Arqueava as sobrancelhas e espichava o queixo para a frente, debruçado sobre a mesinha e tão próximo de mim a ponto de inundar-me com o hálito morno de café e tabaco.

Estava lá a nossa turma marchando, professor, naquela esbórnia delirante do toca, toca o pau no Bielski.

E contou que estivera no colégio no dia anterior e aquela história, que só consegui perceber na amplitude de sua significação tempos depois, após relacioná-la com outras histórias e outras perquirições que viriam, por fim, devastá-lo e redimi-lo a um só tempo.

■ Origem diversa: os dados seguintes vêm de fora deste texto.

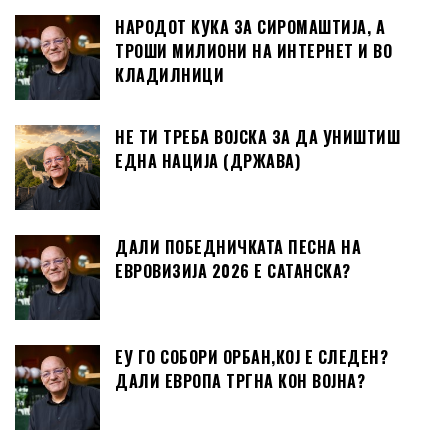
НАРОДОТ КУКА ЗА СИРОМАШТИЈА, А
ТРОШИ МИЛИОНИ НА ИНТЕРНЕТ И ВО
КЛАДИЛНИЦИ
НЕ ТИ ТРЕБА ВОЈСКА ЗА ДА УНИШТИШ
ЕДНА НАЦИЈА (ДРЖАВА)
ДАЛИ ПОБЕДНИЧКАТА ПЕСНА НА
ЕВРОВИЗИЈА 2026 Е САТАНСКА?
ЕУ ГО СОБОРИ ОРБАН,КОЈ Е СЛЕДЕН?
ДАЛИ ЕВРОПА ТРГНА КОН ВОЈНА?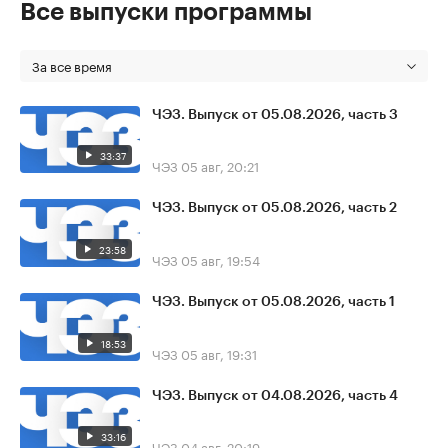
Все выпуски программы
За все время
ЧЭЗ. Выпуск от 05.08.2026, часть 3
33:37
ЧЭЗ
05 авг, 20:21
ЧЭЗ. Выпуск от 05.08.2026, часть 2
23:58
ЧЭЗ
05 авг, 19:54
ЧЭЗ. Выпуск от 05.08.2026, часть 1
18:53
ЧЭЗ
05 авг, 19:31
ЧЭЗ. Выпуск от 04.08.2026, часть 4
33:16
ЧЭЗ
04 авг, 20:19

Ei, professor, escreva aí!, você vivia dizendo. Acho que foi uma das tantas coisas que herdou do Manoel José João de Souza. O Manoel José João de Souza! Fiapo de magro, empertigado e agastadiço, afogando-nos nas matemáticas e, vez por outra, em normas de conduta. Tempos atrás o encontrei num supermercado. Vislumbrei-o à  distância, velhinho espetado esquadrinhando prateleiras. Fiz questão de chamá-lo pelo nome completo, atestando memória e consideração. Professor Manoel José João de Souza! A voz trovejou exagerada feito comando militar, como ele gostava. E gostou. Perguntou por você, gaguejei notícia vaga.

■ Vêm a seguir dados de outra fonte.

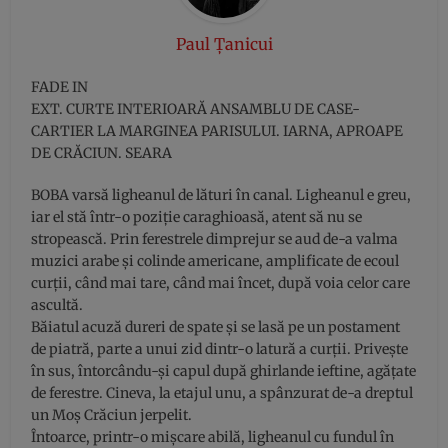
Paul Țanicui
FADE IN
EXT. CURTE INTERIOARĂ ANSAMBLU DE CASE-
CARTIER LA MARGINEA PARISULUI. IARNA, APROAPE
DE CRĂCIUN. SEARA
BOBA varsă ligheanul de lături în canal. Ligheanul e greu,
iar el stă într-o poziţie caraghioasă, atent să nu se
stropească. Prin ferestrele dimprejur se aud de-a valma
muzici arabe şi colinde americane, amplificate de ecoul
curţii, când mai tare, când mai încet, după voia celor care
ascultă.
Băiatul acuză dureri de spate şi se lasă pe un postament
de piatră, parte a unui zid dintr-o latură a curţii. Priveşte
în sus, întorcându-şi capul după ghirlande ieftine, agăţate
de ferestre. Cineva, la etajul unu, a spânzurat de-a dreptul
un Moş Crăciun jerpelit.
Întoarce, printr-o mişcare abilă, ligheanul cu fundul în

Entre uma equação e outra !“ lembra-se? !“ ele dava aqueles passinhos curtos sem sair do lugar, ajustava a posição das calças com as costas das mãos para não manchá-las de giz, esticava o pescoço como que para aliviá-lo da pressão do colarinho e proferia sentenças. Prefiro que me chamem de professor que de doutor, dizia. Mais honroso. E chamava todos de professor, inclusive alguns dos seus alunos. Acho que foi daí que você pegou o hábito. Professor pra cá, professor pra lá. Ei, professor, escreva aí!

Lau estava mais inquieto que de hábito. Seu rosto emagrecia assustadoramente quando chupava as bochechas e arregalava os olhos ao sugar a fumaça do cigarro preso a dedos amarelados pela nicotina, agitando-se dentro do paletó folgado cujas ombreiras arriavam sobre os braços. Gesticulava com extravagância, vez por outra socava a pequena mesa, provocando marolas no café. Por pouco não arremessou ao chão a penca de livros de matemática e a pasta abarrotada de provas a corrigir que eu deixara sobre a mesa. No esforço da narrativa, esmerando-se por nos conduzir à  zoada daquelas marchas insubmissas, a respiração ofegava e, de quando em quando, tossia convulsivamente. O café estava atopetado e garçons cruzavam com habilidade de equilibristas os espaços exíguos entre as mesinhas, servindo aqui e ali, cobrando, anotando pedidos. Falava-se muito alto, o vozerio fervilhante quase impedia que se conversasse.

E aí, professor? Lau com as sobrancelhas arqueadas e o queixo espichado para a frente, e eu respirando seu hálito morno de café e tabaco e observando os espasmos do rosto afogueado. Então recordamos como marchávamos, farreando, naqueles finais de tarde, exagerando o vigor juvenil com que socávamos o chão de pedrinhas britadas com a potência dos nossos ásperos coturnos, erguendo poeira e mandando tocar o pau no Bielski.